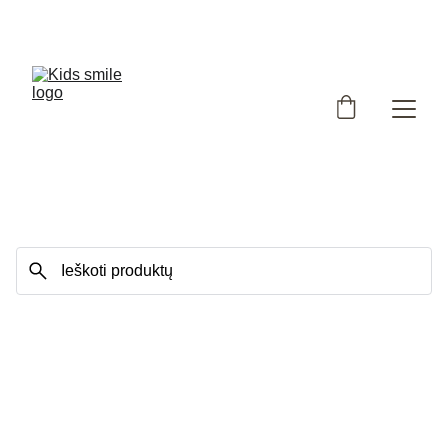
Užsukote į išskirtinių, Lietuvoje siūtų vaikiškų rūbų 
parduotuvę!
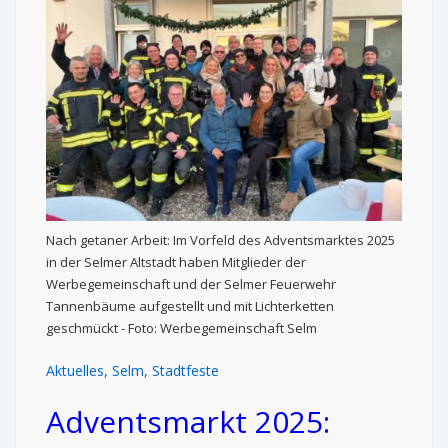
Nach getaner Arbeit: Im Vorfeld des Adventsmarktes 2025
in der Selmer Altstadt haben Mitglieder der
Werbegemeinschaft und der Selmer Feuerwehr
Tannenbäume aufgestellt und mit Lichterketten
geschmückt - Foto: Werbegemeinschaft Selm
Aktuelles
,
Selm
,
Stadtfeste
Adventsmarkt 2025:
------------------------------------------------------------------------
About this exercise = Please print the material exactly as given above, omitting the pictures.

Exercise output =
Užsukote į išskirtinių, Lietuvoje siūtų vaikiškų rūbų 
parduotuvę!
Nach getaner Arbeit: Im Vorfeld des Adventsmarktes 2025
in der Selmer Altstadt haben Mitglieder der
Werbegemeinschaft und der Selmer Feuerwehr
Tannenbäume aufgestellt und mit Lichterketten
geschmückt - Foto: Werbegemeinschaft Selm
Aktuelles
,
Selm
,
Stadtfeste
Adventsmarkt 2025:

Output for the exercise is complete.